Does it make sense to build a copycat competitor?

captbuil

I am thinking about to copy exactly the same product of a +$50M invested 4 years old company (received $40M investment during covid).

Their pricing is $9 per user/per month. I have been making investigation for a long time. I can offer the same features for $1.99 and still make profit.

I can build their product from scratch in 3 months. I am an experienced software engineer.

My concerns:

  1. Would the customers really choose my product just because it is 4x cheaper. They already have millions of users but the market is growing super fast since more people are working remotely.
  2. Thinking about the network effect, it may be very hard to convince new users that my product is as good as theirs.

Any thoughts or previous experiences of building copycats?

  1. 9

    Talking about copying someone else but scared to share the name? 🤔

    "Their pricing is $9 per user/per month. I have been making investigation for a long time. I can offer the same features for $1.99 and still make profit."

    Price point is not always the reason before our choice, if you make it that cheaper I'd have second thoughts about your service. What I'd do if I were you, don't exactly copy what they do, find their weak spot provide a better solution and charge fairly. It should take less time, let trouble, you don't need to feel like a copycat, if it fails you'll lose less time.

    Don't take my word on it, some popular guy wrote a book or article around the topic about underdoing.

    1. 1

      Hey! Thanks for the response.

      You are right. Price is not the only decision criteria while purchasing a product.

      I agree that I need to find it’s weak spots but can’t see any at the moment. Maybe it is because I haven’t really thought about the product’s weak spots.
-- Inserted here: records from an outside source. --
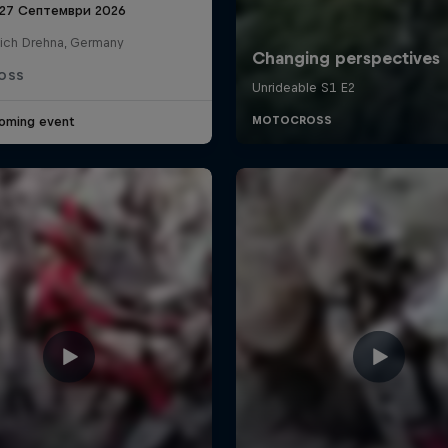
 27 Септември 2026
lich Drehna, Germany
OSS
oming event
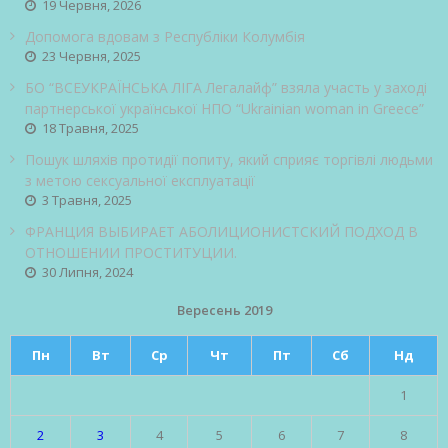
19 Червня, 2026
Допомога вдовам з Республіки Колумбія
23 Червня, 2025
БО “ВСЕУКРАЇНСЬКА ЛІГА Легалайф” взяла участь у заході
партнерської української НПО “Ukrainian woman in Greece”
18 Травня, 2025
Пошук шляхів протидії попиту, який сприяє торгівлі людьми
з метою сексуальної експлуатації
3 Травня, 2025
ФРАНЦИЯ ВЫБИРАЕТ АБОЛИЦИОНИСТСКИЙ ПОДХОД В
ОТНОШЕНИИ ПРОСТИТУЦИИ.
30 Липня, 2024
Вересень 2019
Пн
Вт
Ср
Чт
Пт
Сб
Нд
1
2
3
4
5
6
7
8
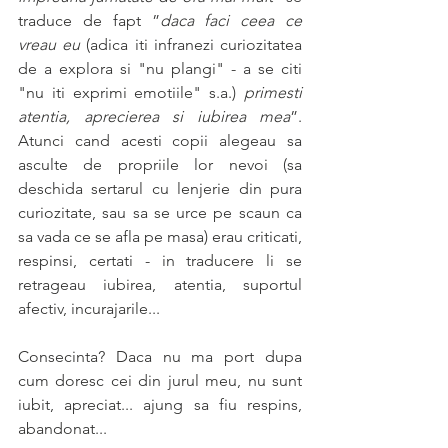
traduce de fapt ”
daca faci ceea ce 
vreau eu
 (adica iti infranezi curiozitatea 
de a explora si "nu plangi" - a se citi 
"nu iti exprimi emotiile" s.a.) 
primesti 
atentia, aprecierea si iubirea mea
”. 
Atunci cand acesti copii alegeau sa 
asculte de propriile lor nevoi (sa 
deschida sertarul cu lenjerie din pura 
curiozitate, sau sa se urce pe scaun ca 
sa vada ce se afla pe masa) erau criticati, 
respinsi, certati - in traducere li se 
retrageau iubirea, atentia, suportul 
afectiv, incurajarile...
Consecinta? Daca nu ma port dupa 
cum doresc cei din jurul meu, nu sunt 
iubit, apreciat... ajung sa fiu respins, 
abandonat...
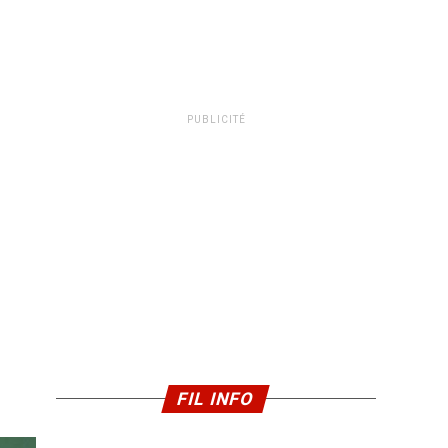
PUBLICITÉ
FIL INFO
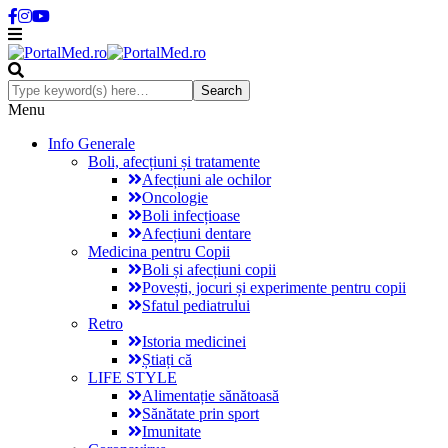
Menu
Info Generale
Boli, afecțiuni și tratamente
Afecțiuni ale ochilor
Oncologie
Boli infecțioase
Afecțiuni dentare
Medicina pentru Copii
Boli și afecțiuni copii
Povești, jocuri și experimente pentru copii
Sfatul pediatrului
Retro
Istoria medicinei
Știați că
LIFE STYLE
Alimentație sănătoasă
Sănătate prin sport
Imunitate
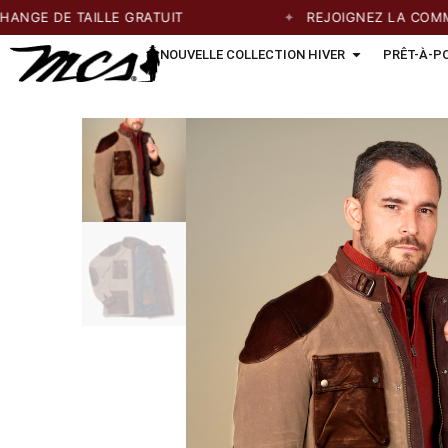
E DE TAILLE GRATUIT
REJOIGNEZ LA COMMUNA
NOUVELLE COLLECTION HIVER
PRÊT-À-P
Will definitely think more about it.

      1. 4

        Use g2 trustpilot read the reviews and see what they lacks. When I’m checking sendoso reviews I get idea that their dashboard ux is not good everyone is telling that they get problems while clicking, choosing something so just analysed what they doing bad and also see what they are doing great and just implement it.

        1. 2

          It makes a lot sense. Thanks

          1. 1

            Nice to see it provide value for you.. You can bookmark my StartupCrunch.co website which helps founder by providing startup tactics and tips to grow startup.

            1. 1

              I think you go for it but just don't think about building find audience which already interested for paying your product make a wishlist page and go in the market where customers are hanging and build a email list.

  2. 3

    I'm all in for building a copycat. If not more, it saves you a ton of time figuring out the right market & product features. But be smart about it. I think you are focusing only on one parameter (pricing axis) & in reality you can tweak & play around with a lots of other major things like ,

    1. Market segment tweaking
    • Look at all your competitors' market segments & pick a segment which you feel is underserved
    • May be this sub segment needs a more custom solution, may be their processes are slightly different, may be they need someone who can help them implement things properly. Understand what it is & add those minor additional features & package it as "xxx for segment"
    • Think of all sorts of CRMs that exist today. A health care focussed CRM is a good example.
    1. Customer size tweaking ( smb vs mid market vs enterprise)
    • Take the competitor product & start selling it to lower end of market, by getting away with unnecessary bloated features & may be decreasing price slightly
    • You can go upwards as well, based on scenario
    1. Product solution tweaking
    • One more common approach is to simply start selling to same market segments & sizes as you competitors, by claiming that you've got a better product ( a bunch of killer features / superior tech / superior UX etc.)
    • Mostly this works if you're early enough in the market & TAM is high enough for everyone to capture. It's very hard to penetrate into a crowded market with this approach.
    1. Pricing tweaks
    2. Adding a services layer along with your product
      etc.

    Also remember, while copying it's very important to understand what the key features ( 80% value) are, to serve a customer in this market. Only copy these. Then start adding your magic touch to the product, by building the features that you feel are needed based on your understanding. So, most likely within a couple years, you will be much more than a simple copy cat.

    1. 3

      Great answer.

      All the people here recommend the same thing. Implement the 80% core features + 20% weak spots of the competitors. I think this is a great advice and I will be doing it more.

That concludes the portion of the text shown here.